It’s no secret anymore (particularly since Obama’s The-Private-Sector-Is-Doing-Fine-Gate) that there have been huge numbers of government worker layoffs during the recovery. Many are rightly pointing out that this is only making the jobs crisis worse. But what’s behind those losses?
In a column in the New York Times yesterday, Tyler Cowen suggested that it’s Americans’ lack of trust in government, which has been steadily eroding over recent decades. And he is certainly right that Americans are distrustful of their government. Approval ratings have been hitting record lows lately. In November, Congress was less popular than the IRS, lawyers and BP during the oil spill, and it was tied with Hugo Chávez.

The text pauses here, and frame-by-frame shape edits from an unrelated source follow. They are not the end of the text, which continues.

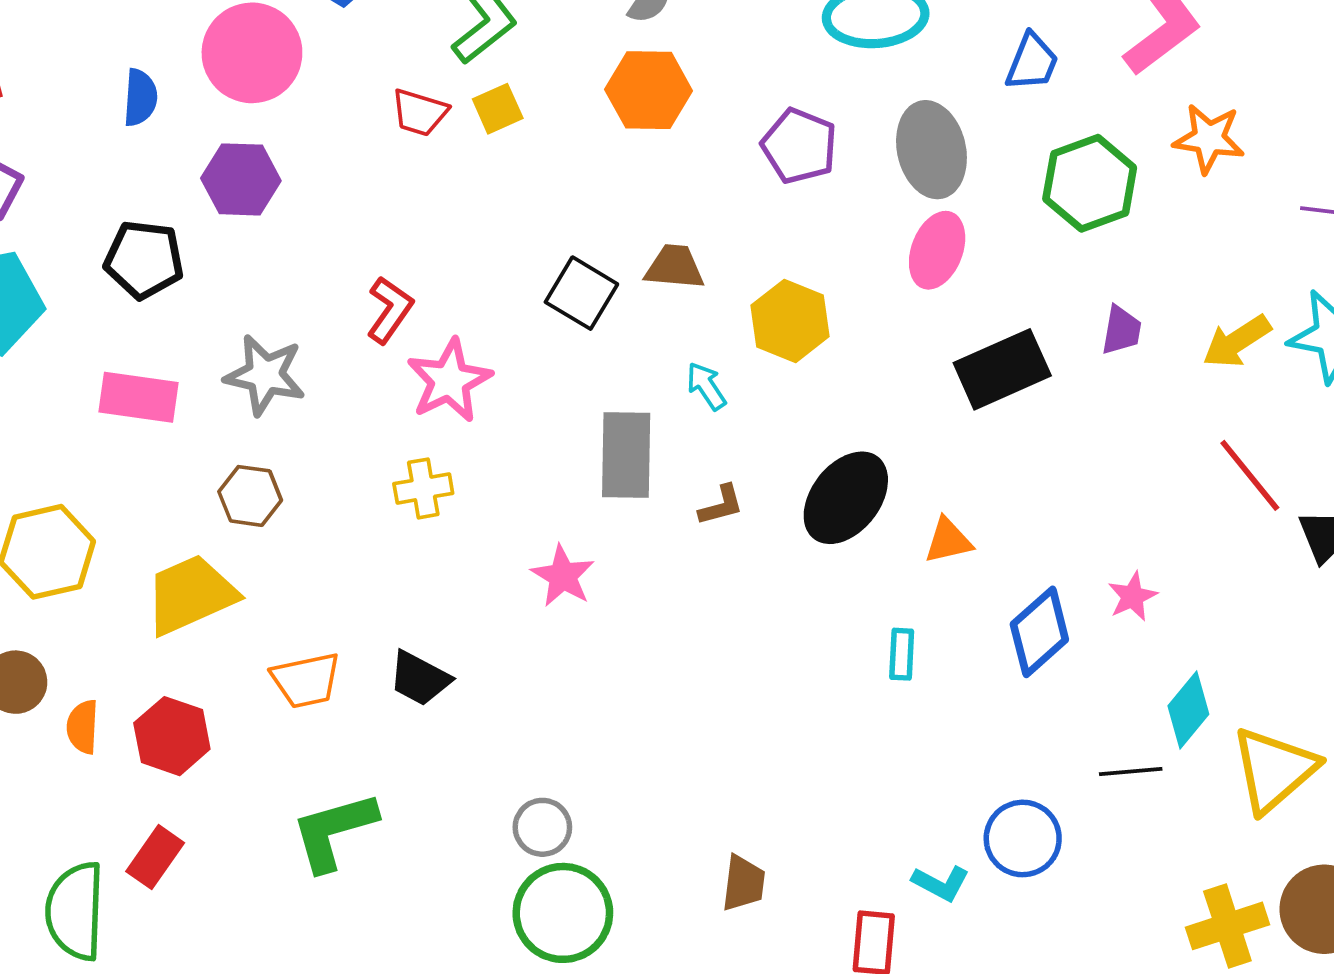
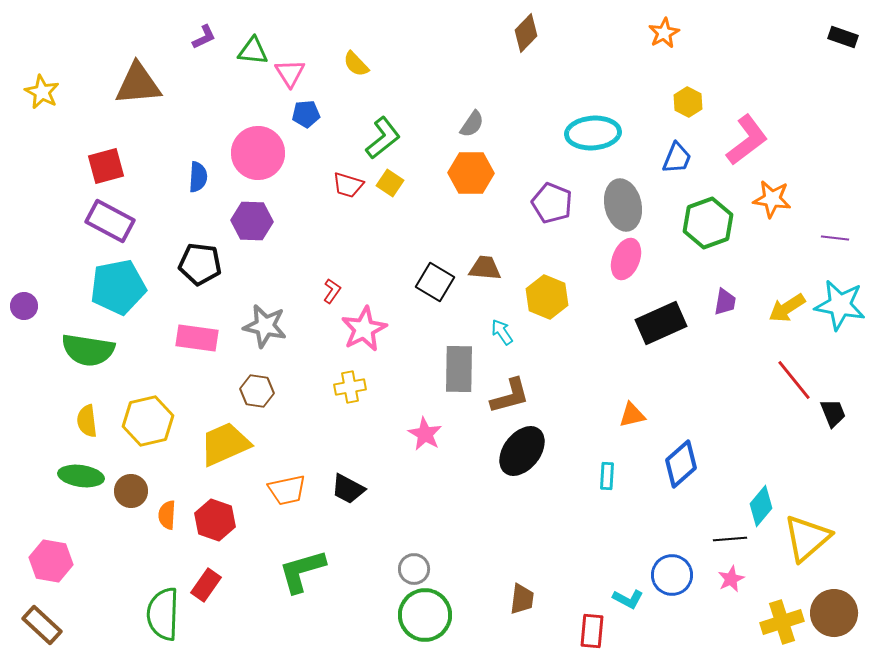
yellow square: (498, 109) -> (390, 183), turned -32
red L-shape: (390, 310) -> (332, 291), size x0.7
black ellipse: (846, 498) -> (522, 451), moved
brown L-shape: (721, 505) -> (510, 396), size x1.6
pink star: (1133, 596) -> (731, 579), moved

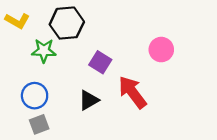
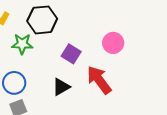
pink circle: (161, 50) -> (113, 43), moved

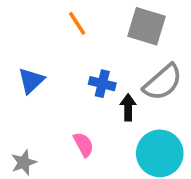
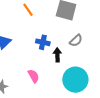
gray semicircle: (163, 82) -> (76, 41), size x0.6

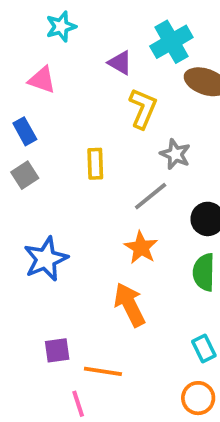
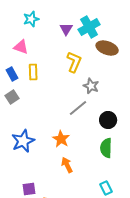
purple triangle: (120, 63) -> (66, 29), moved, turned 32
yellow rectangle: (95, 164) -> (33, 72), moved
orange star: (141, 248) -> (61, 139), moved
orange arrow: (130, 305) -> (67, 165), size x0.7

But is that what’s driving cuts in the public sector workforce? Cowen thinks so. He writes:
State and local governments are controlled by politicians and, indirectly, by voters. And for better or worse, those voters have lost faith in the social returns of these jobs and our ability to afford them. The voters have responded by looking to cut expenses, and they’ve chosen state and local government employment as a target.
It may be true that many voters are showing support for cutting public workers’ benefits. But the job losses, as shown by research my colleague Mike Konczal and I conducted, are a result of the ultraconservative agendas carried in by the Republicans who took over state legislatures in 2010. These job cuts are not happening across the board; they’re clustered in a small handful of red states. The eleven that went Republican in the 2010 midterms—Alabama, Indiana, Maine, Michigan, Minnesota, Montana, New Hampshire, North Carolina, Ohio, Pennsylvania and Wisconsin—were responsible for 40 percent of public sector job losses last year. Add in the massive red state of Texas and we can account for almost three-quarters of all the layoffs. All other states lost a far lower percent of their government workers: just about half of their payrolls, on average.
True, voters put these lawmakers in office. But one has only to look at the tight race Scott Walker was forced to run merely to keep his job to see the ire his attack on public workers in Wisconsin has provoked. Voters may have thrown the incumbent bums out because of a crappy economy in 2010, but if Wisconsin shows us anything, it’s that voters weren’t asking lawmakers to ram through ideological agendas that have the potential to make the economy worse.